LARBAÂ NATH IRATHEN – Journée portes-ouvertes sur l’agriculture de montage – Les produits du terroir à l’honneur

Des journées portes-ouvertes sur les produits du terroir seront organisées, demain et après-demain, à la bibliothèque communale de Larbaâ Nath Irathen.

Une rencontre, initiée par la subdivision agricole et de l’APC de Larbaâ Nath Irathen, rentrant dans le cadre de promotion de l’agriculture de montagne. Ainsi, quelque 100 exposants sont attendus à partir de demain, lesquels étaleront les produits phares de la région, notamment les fromages, la cerise, la figue sèche et les olives, en sus de mets traditionnels et des produits de la ruche. Des modélistes spécialisés dans la confection de robes kabyles y prendront aussi part. Les visiteurs auront droit à des explications sur les méthodes de fabrication et de conservation des produits alimentaires exposés, qui constituent la fierté de toute la contrée de Larbaâ. Des conférences sont également prévues, pour mieux informer le grand public sur les principes de l’agriculture de montagne.

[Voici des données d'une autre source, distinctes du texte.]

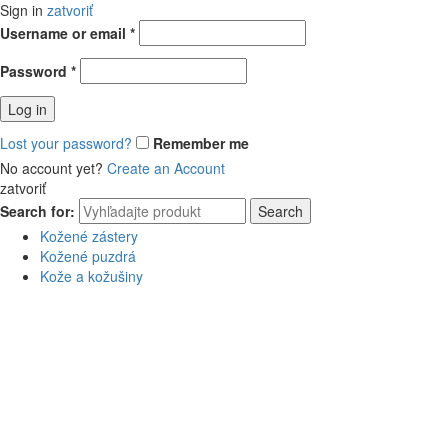
Sign in
zatvoriť
Username or email
*
Password
*
Log in
Lost your password?
Remember me
No account yet?
Create an Account
zatvoriť
Search for:
Search
Kožené zástery
Kožené puzdrá
Kože a kožušiny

Les organisateurs saisiront cette opportunité pour expliquer aux citoyens que la valorisation des produits du terroir et leur labellisation contribueront indubitablement à l’essor économique de la région. Joint par téléphone, le P/APC de Larbaâ Nath Irathen, M. Lounis Mohand, fera remarquer le fruit pour lequel est connue la région, à savoir la cerise, ne garnira pas les étals des exposants comme auparavant, en raison de la récolte dérisoire enregistrée cette année. «Toutefois, nous voulons saisir cette occasion pour permettre aux agriculteurs d’échanger leurs idées et de mettre à profit leur savoir et savoir-faire dans leurs créneaux respectifs», soulignera l’édile communal. Et d’ajouter : «Cette rencontre, à laquelle tout le monde est conviée au demeurant, reste le meilleur moyen d’informer sur les méthodes de fabrication de produits, afin de permettre la pérennisation de notre savoir-faire ancestral. C’est grâce à des journées d’information et de vulgarisation, comme celles-ci, que la cerise a survécu. Il faut rappeler qu’à peine quelques années en arrière, le capnoide (insecte) a failli décimer toutes ceriseraies de la région. Fort heureusement, le citoyen et les différents services concernés avaient pris le taureau par les cornes pour sauver ce qu’il en restait».